“I contend that Blackness is not monolithic,” Shantrelle Lewis explained in an email exchange with The Huffington Post.
The New Orleans-born curator has traveled extensively throughout the African Diaspora, experiencing both the similarities and the differences in ways black people live life across the globe. And as much as black culture varies from one place to the next, so does the idea of black masculinity. Neither, Lewis says, are static.
“It’s very fluid and has always been so in traditional African communities,” she said. “It’s time that we as a society begin to delve into the nuances and various stories of Black identity that make for much more interesting, enlightening and possibility-creating storytelling.”
With The Dandy Lion Project, Lewis hopes to do just that. The collection of photos by various emerging artists highlights the many ways young black men use fashion and personal appearance to explore identity in the 21st century.

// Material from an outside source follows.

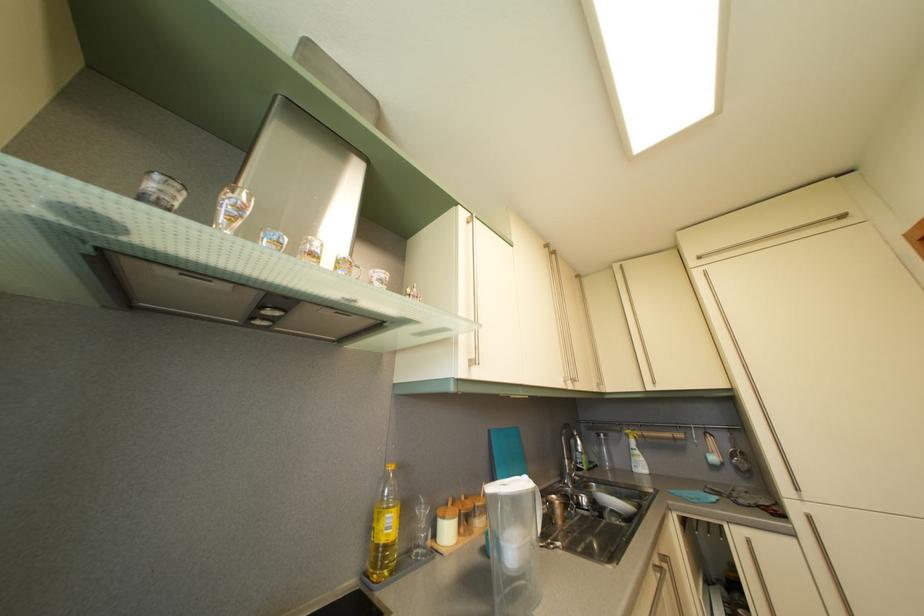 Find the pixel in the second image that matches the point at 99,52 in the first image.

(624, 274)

Featuring mostly men from the U.S., South Africa and Congo, the images project a different kind of black masculinity than the one perpetuated in mainstream culture, in profiles of hip-hop stars and news coverage of gang-related violence, Lewis pointed out.
“Like many others in my community and throughout the Diaspora, I was exasperated by the repetitive, oversaturated, manufactured image of Black masculinity,” Lewis continued. “An image created to maintain a grotesque and glorified culture of manhood and hyper-masculinity.”
So she sought out the photographers documenting young black men who use style to rebel against stereotypes, ushering in a new image of black masculinity far more varied and complex than mainstream audiences are used to. Donning wide-brimmed hats and peach suits, pocket squares and teal bow ties, the men featured in these photographs show that masculinity ― like femininity ― is more about individuality than conformity.
The subjects in The Dandy Lion Project are predominantly young black men living in cities around the world (though Lewis has begun to include photographs of female dandies embracing masculinity, as well). They dress in exceptional styles reminiscent of European gentlemen, yet they infuse their looks with what Lewis deems an “African aesthetic and swagger.”
The term “dandy” dates back to the 18th century, used to describe a man who prioritizes personal appearance and style. Lewis defines the black dandy in particular as a manifestation of “the African trickster,” referencing a staple character of folklore capable of outsmarting his or her more powerful adversary, often with the use of a disguise.
Throughout history, Lewis says, the African Diasporan dandy has exerted his or her individuality by manipulating an attire traditionally associated with white or upper-class culture. Dressing in three-piece suits and wing-tip shoes, these dandies are rebelling against the black stereotypes proliferated in mainstream media. “They perform identity,” Lewis said. “Most importantly, an integral part of this performed rebellion entails posing before a camera.”
The Dandy Lion Project exists at a time when hashtags like #every28hours endeavor to raise awareness of police brutality and targeted violence in America. “When young Black people are profiled and harassed by police in urban centers throughout the Americas and Western Europe,” Lewis noted. “In the U.K., Black Brits are being told to come back to where they came from [...] African immigrants throughout Europe are met with disdain and problematic conditions as they seek asylum.”
Lewis hopes her project directly confronts the myth that young black men are “thugs,” combating the misrepresentation she’s witnessed in and outside of the U.S.
Like the subjects, Lewis points out, the photographers who contributed to The Dandy Lion Project ― including Sara Shamsavari, Harness Hamese, Hanif Abdur-Rahim, Daniele Tamagni, Laylah Amatullah Barrayn ― span ethnicity and gender. Together, their work will be on view at the Brighton Photo Biennial this fall.
“It will be a huge opportunity to acknowledge the beauty and splendor of the UK’s own diverse Black community,” Lewis concluded.